I saw the truth in Korea
- Author: Alan Winnington
- Language: English
- Subject: Korean War
- Publisher: People's Press Printing Society
- Publication date: 1950
- Publication place: United Kingdom

= I saw the truth in Korea =

1950 exposé about the massacre of civilians during the Korean War

I saw the truth in Korea: Facts and photographs that will shock Britain! (1950) was a British journalistic leaflet written by Alan Winnington, one of the only two native speaking English journalists to cover the Korean War from the northern side. The leaflet contains photographic and eyewitness evidence of mass graves near Daejeon containing the corpses of thousands of civilians executed by South Korean forces during the Korean War. It was published in 1950 by People's Press Printing Society which also published for the Daily Worker for which Winnington was working as a journalist.

The leaflet claims that an approximate 7,000 corpses of executed civilians had been hastily buried in a mountain valley close to Daejeon.
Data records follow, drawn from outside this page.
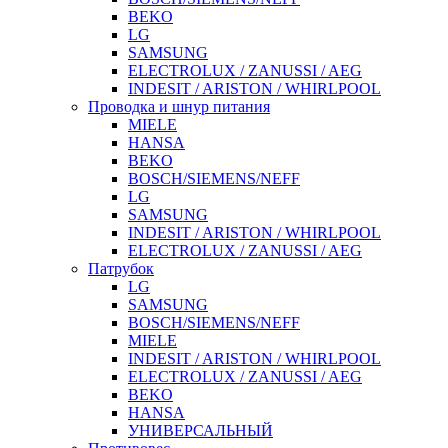
BEKO
LG
SAMSUNG
ELECTROLUX / ZANUSSI / AEG
INDESIT / ARISTON / WHIRLPOOL
Проводка и шнур питания
MIELE
HANSA
BEKO
BOSCH/SIEMENS/NEFF
LG
SAMSUNG
INDESIT / ARISTON / WHIRLPOOL
ELECTROLUX / ZANUSSI / AEG
Патрубок
LG
SAMSUNG
BOSCH/SIEMENS/NEFF
MIELE
INDESIT / ARISTON / WHIRLPOOL
ELECTROLUX / ZANUSSI / AEG
BEKO
HANSA
УНИВЕРСАЛЬНЫЙ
During the Korean War the United States military accused the leaflet of being an "atrocity fabrication", however United States military archives declassified in 1999 have since released new photographs showing the massacre of civilians as it happened.

The publishing of this leaflet, along with Winnington's favourable coverage of the North Korean forces during the Korean War, led to Winnington's reputation being attacked by the British government who then made him stateless by refusing to renew his passport.

Currently, the leaflet and its contents are being used as a guide by historians and activists in South Korea to uncover the locations of mass graves in Daejeon, and has played a role in the creation of a Peace Park in the area set to be completed 2024 which will commemorate the victims of the war crimes exposed by the leaflet.